Materials provided:
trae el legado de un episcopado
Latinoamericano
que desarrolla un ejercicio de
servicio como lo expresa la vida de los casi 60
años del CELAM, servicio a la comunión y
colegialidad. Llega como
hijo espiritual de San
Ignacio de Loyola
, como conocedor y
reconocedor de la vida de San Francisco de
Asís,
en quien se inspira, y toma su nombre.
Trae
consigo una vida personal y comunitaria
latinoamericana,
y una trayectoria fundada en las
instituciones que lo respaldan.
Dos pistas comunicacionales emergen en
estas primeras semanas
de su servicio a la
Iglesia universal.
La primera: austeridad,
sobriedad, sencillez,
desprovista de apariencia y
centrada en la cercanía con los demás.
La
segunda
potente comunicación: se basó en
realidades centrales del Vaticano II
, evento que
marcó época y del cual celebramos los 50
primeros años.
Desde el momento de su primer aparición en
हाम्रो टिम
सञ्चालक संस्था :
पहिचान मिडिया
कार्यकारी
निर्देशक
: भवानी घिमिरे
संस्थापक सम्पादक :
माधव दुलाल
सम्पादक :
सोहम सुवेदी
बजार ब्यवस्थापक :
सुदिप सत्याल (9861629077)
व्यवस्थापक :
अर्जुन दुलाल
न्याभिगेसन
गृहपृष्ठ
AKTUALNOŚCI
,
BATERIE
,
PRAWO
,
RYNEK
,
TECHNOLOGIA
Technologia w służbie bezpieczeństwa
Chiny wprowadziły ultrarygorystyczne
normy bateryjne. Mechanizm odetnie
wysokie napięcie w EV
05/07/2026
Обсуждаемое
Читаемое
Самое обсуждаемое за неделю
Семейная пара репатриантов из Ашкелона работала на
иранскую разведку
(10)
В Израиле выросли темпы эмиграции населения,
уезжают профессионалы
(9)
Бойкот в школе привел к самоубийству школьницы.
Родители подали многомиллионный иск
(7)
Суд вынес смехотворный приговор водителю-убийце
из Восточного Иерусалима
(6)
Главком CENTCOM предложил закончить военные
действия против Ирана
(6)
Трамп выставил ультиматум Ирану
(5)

Description of the task:
Retype the records above, but only those lines that fall between the line containing "instituciones que lo respaldan." and the line containing "Самое обсуждаемое за неделю", with both of those lines included, exactly as written.

Completed task:
instituciones que lo respaldan.
Dos pistas comunicacionales emergen en
estas primeras semanas
de su servicio a la
Iglesia universal.
La primera: austeridad,
sobriedad, sencillez,
desprovista de apariencia y
centrada en la cercanía con los demás.
La
segunda
potente comunicación: se basó en
realidades centrales del Vaticano II
, evento que
marcó época y del cual celebramos los 50
primeros años.
Desde el momento de su primer aparición en
हाम्रो टिम
सञ्चालक संस्था :
पहिचान मिडिया
कार्यकारी
निर्देशक
: भवानी घिमिरे
संस्थापक सम्पादक :
माधव दुलाल
सम्पादक :
सोहम सुवेदी
बजार ब्यवस्थापक :
सुदिप सत्याल (9861629077)
व्यवस्थापक :
अर्जुन दुलाल
न्याभिगेसन
गृहपृष्ठ
AKTUALNOŚCI
,
BATERIE
,
PRAWO
,
RYNEK
,
TECHNOLOGIA
Technologia w służbie bezpieczeństwa
Chiny wprowadziły ultrarygorystyczne
normy bateryjne. Mechanizm odetnie
wysokie napięcie w EV
05/07/2026
Обсуждаемое
Читаемое
Самое обсуждаемое за неделю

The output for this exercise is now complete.